Der Camino de Invierno

Die Strecke: Chantada-Rodeiro

  • Länge 26,2 Km
  • Schwierigkeitsgrad Hoch
  • Geschätzte Dauer 6h 15min

Wunderschöne Getreidespeicher, Gedenktafeln und Wegkreuze stehen überall am Weg von Centulle und San Xurxo de Asma neben herrlichen Eichen- und Kastanienexemplaren.

Chantada- Centulle

  • Länge 1,6 Km
  • Schwierigkeitsgrad Hoch
  • Geschätzte Dauer 20min

Man verlässt Chantada von der Praza de Santa Ana über die ansteigende Rúa Uxío Novoneyra und folgt der Schnellstraße LU-P-180. Schöne Getreidespeicher, Gedenktafeln und Wegkreuze finden sich auf der Strecke in Richtung Centulle und San Xurxo de Asma neben großartigen Eichen und alten Kastanien. Die Strecke führt durch den Ort A Lucenza, dann nach Vilaseco und Penasillás. Vor sich sieht man den Gipfel des Monte Faro.
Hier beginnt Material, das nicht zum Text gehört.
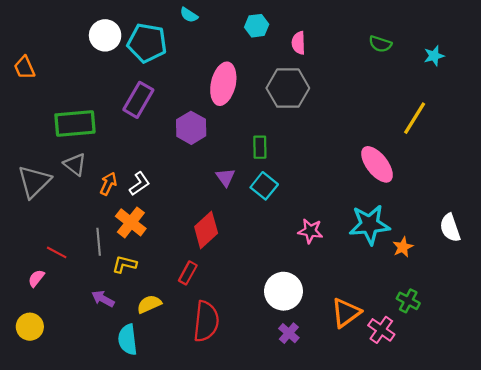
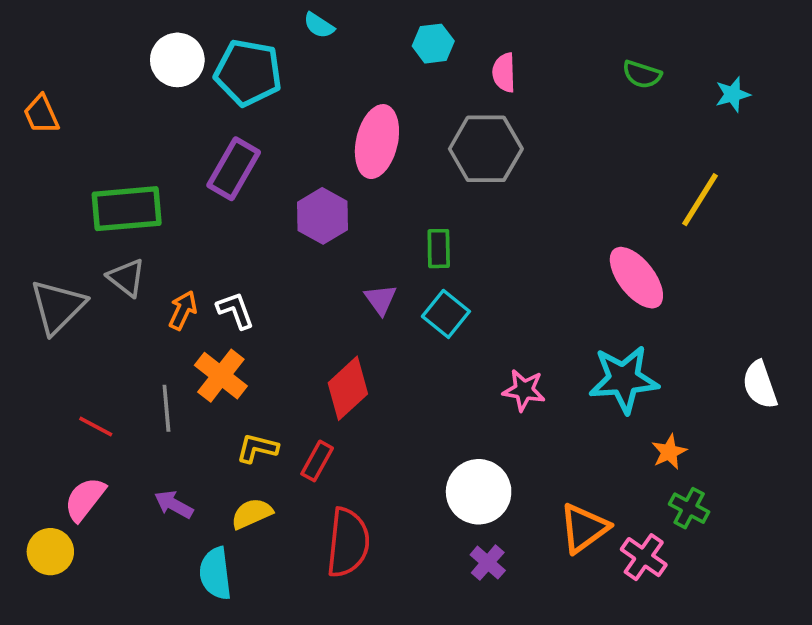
white L-shape: (139, 184) -> (235, 310), turned -75
orange star: (403, 247) -> (669, 452), moved
yellow L-shape: (124, 264) -> (257, 448), moved
pink semicircle: (36, 278) -> (85, 499), moved, size x1.5

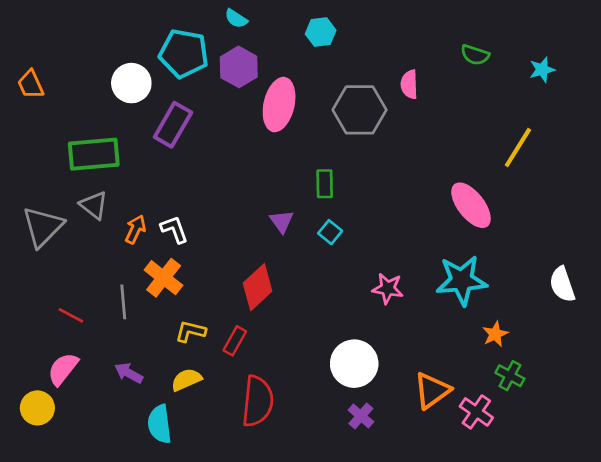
white circle: (177, 60) -> (131, 83), moved
pink semicircle: (504, 73) -> (409, 84), moved
purple hexagon: (323, 216) -> (239, 67), moved
cyan square: (446, 314) -> (330, 232), size x0.7

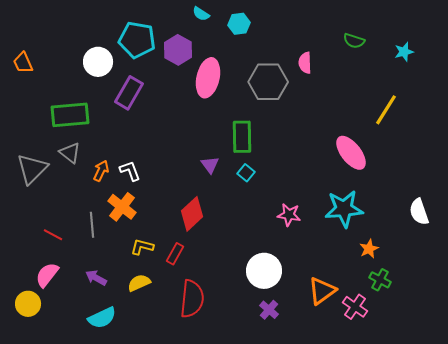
cyan semicircle: (236, 19) -> (201, 14), moved
green rectangle: (325, 184) -> (242, 137), size x1.5
cyan semicircle: (160, 424) -> (102, 318), moved, turned -108

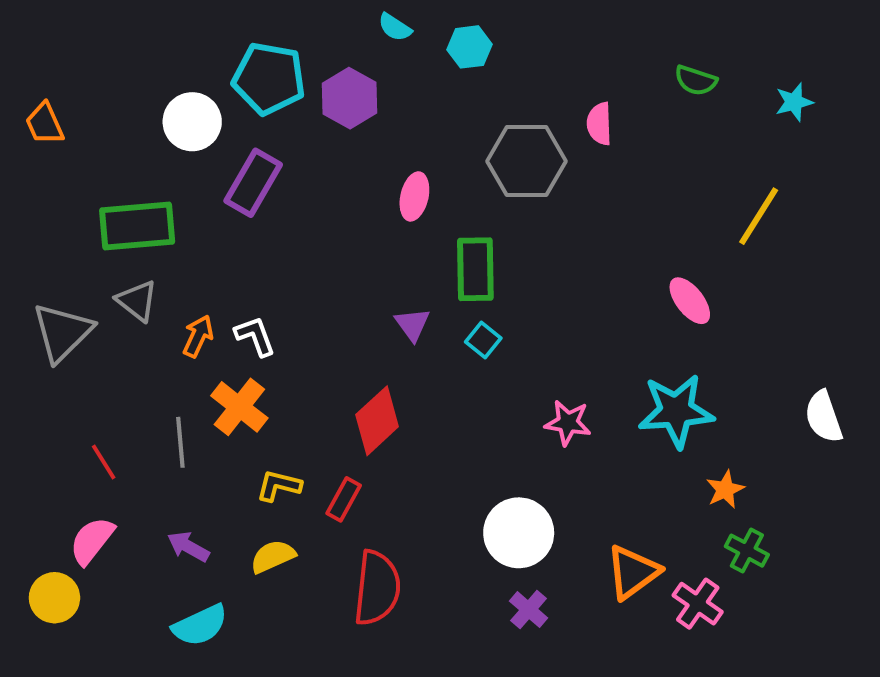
pink ellipse: (208, 78) -> (414, 196), moved, size x0.6
pink ellipse: (351, 153) -> (690, 301), size x0.7
red line: (53, 235) -> (104, 462), turned 30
Centulle- Nosa Señora do Faro

  • Länge 11,7 Km
  • Schwierigkeitsgrad Hoch
  • Geschätzte Dauer 2h 50min

Beim Aufstieg auf den Berg - ab Penasillás geht es 4,8 km steil bergan - führt der Weg durch Chao de Seixas. Eine Abzweigung links weist zu einer Via crucis, die auch als „Camiño da Virxe” (Weg der Jungfrau) bekannt ist und zur Einsiedelei A Nosa Señora do Faro führt. Hier befindet man sich in 1100 m Höhe. Es zeigt sich ein einzigartiger Ausblick über alle vier galicischen Provinzen.

Möchte man den Aufstieg zum Monte Faro vermeiden, besteht die Möglichkeit, in Penasillás die alternative Strecke durch Mouricios und San Vicente zu nehmen. Dieser Weg ist kürzer und im Winter schneefrei.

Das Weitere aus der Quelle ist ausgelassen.